Each record that follows should be repeated exactly, minus any images.

┌──

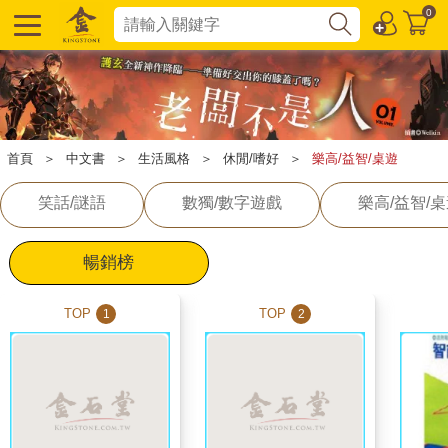
0
首頁
＞
中文書
＞
生活風格
＞
休閒/嗜好
＞
樂高/益智/桌遊
笑話/謎語
數獨/數字遊戲
樂高/益智/
暢銷榜
TOP
TOP
1
2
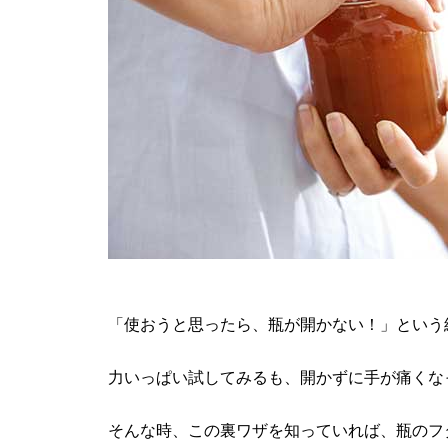
「使おうと思ったら、瓶が開かない！」という
力いっぱい試してみるも、開かずに手が痛くな
そんな時、この裏ワザを知っていれば、瓶のフ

└──

**Completed task**:
0
首頁
＞
中文書
＞
生活風格
＞
休閒/嗜好
＞
樂高/益智/桌遊
笑話/謎語
數獨/數字遊戲
樂高/益智/
暢銷榜
TOP
TOP
1
2
「使おうと思ったら、瓶が開かない！」という
力いっぱい試してみるも、開かずに手が痛くな
そんな時、この裏ワザを知っていれば、瓶のフ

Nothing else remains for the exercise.